School of Computer Science, University of Windsor, Windsor, ON N9B 3P4, Canada.
Bioinformatics. 2020 Aug 1;36(15):4248-4254. doi: 10.1093/bioinformatics/btaa500.
One of the main challenges in applying graph convolutional neural networks (CNNs) on gene-interaction data is the lack of understanding of the vector space to which they belong, and also the inherent difficulties involved in representing those interactions on a significantly lower dimension, viz Euclidean spaces. The challenge becomes more prevalent when dealing with various types of heterogeneous data. We introduce a systematic, generalized method, called iSOM-GSN, used to transform 'multi-omic' data with higher dimensions onto a 2D grid. Afterwards, we apply a CNN to predict disease states of various types. Based on the idea of Kohonen's self-organizing map, we generate a 2D grid for each sample for a given set of genes that represent a gene similarity network.
We have tested the model to predict breast and prostate cancer using gene expression, DNA methylation and copy number alteration. Prediction accuracies in the 94-98% range were obtained for tumor stages of breast cancer and calculated Gleason scores of prostate cancer with just 14 input genes for both cases.
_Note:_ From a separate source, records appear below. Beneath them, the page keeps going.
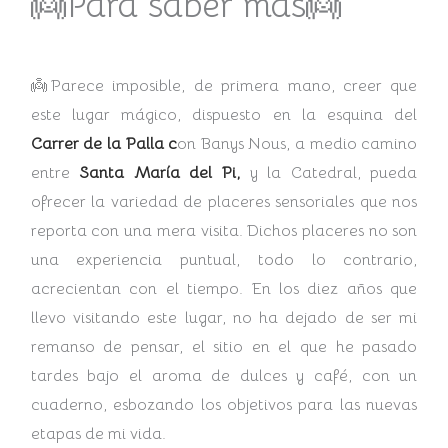
👼Para saber mas👼
👼Parece imposible, de primera mano, creer que
este lugar mágico, dispuesto en la esquina del
Carrer de la Palla c
on Banys Nous, a medio camino
entre
Santa María del Pi,
y la Catedral, pueda
ofrecer la variedad de placeres sensoriales que nos
reporta con una mera visita. Dichos placeres no son
una experiencia puntual, todo lo contrario,
acrecientan con el tiempo. En los diez años que
llevo visitando este lugar, no ha dejado de ser mi
remanso de pensar, el sitio en el que he pasado
tardes bajo el aroma de dulces y café, con un
cuaderno, esbozando los objetivos para las nuevas
etapas de mi vida.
The scheme not only outputs nearly perfect classification accuracy, but also provides an enhanced scheme for representation learning, visualization, dimensionality reduction and interpretation of multi-omic data.
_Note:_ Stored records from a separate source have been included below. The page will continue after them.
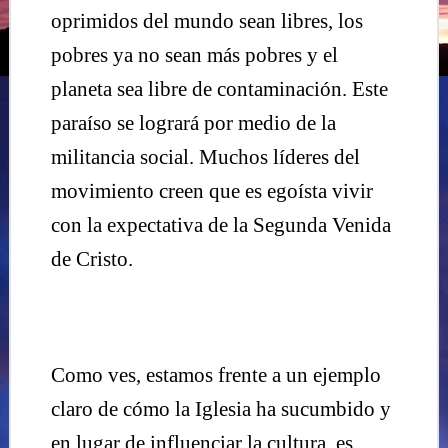
oprimidos del mundo sean libres, los
pobres ya no sean más pobres y el
planeta sea libre de contaminación. Este
paraíso se logrará por medio de la
militancia social. Muchos líderes del
movimiento creen que es egoísta vivir
con la expectativa de la Segunda Venida
de Cristo.
Como ves, estamos frente a un ejemplo
claro de cómo la Iglesia ha sucumbido y
en lugar de influenciar la cultura, es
The source code and sample data are available via a Github project at https://github.com/NaziaFatima/iSOM_GSN.
Supplementary data are available at Bioinformatics online.
将图卷积神经网络 (CNN) 应用于基因相互作用数据时面临的主要挑战之一是缺乏对其所属向量空间的理解,以及在低维(即欧几里得空间)上表示这些相互作用所固有的困难。当处理各种类型的异构数据时,挑战变得更加突出。我们引入了一种系统的、广义的方法,称为 iSOM-GSN,用于将具有更高维度的“多组学”数据转换到 2D 网格上。然后,我们应用 CNN 来预测各种类型的疾病状态。基于 Kohonen 的自组织映射的思想,我们为给定的一组代表基因相似性网络的基因生成每个样本的 2D 网格。
我们已经使用基因表达、DNA 甲基化和拷贝数改变来测试模型,以预测乳腺癌和前列腺癌。对于乳腺癌的肿瘤分期和前列腺癌的计算 Gleason 评分,仅使用两种情况下的 14 个输入基因,就获得了 94%-98%的预测准确率。该方案不仅输出近乎完美的分类准确率,而且还提供了一种增强的表示学习、可视化、降维和多组学数据解释方案。
源代码和示例数据可通过位于 https://github.com/NaziaFatima/iSOM_GSN 的 Github 项目获得。
补充数据可在 Bioinformatics 在线获得。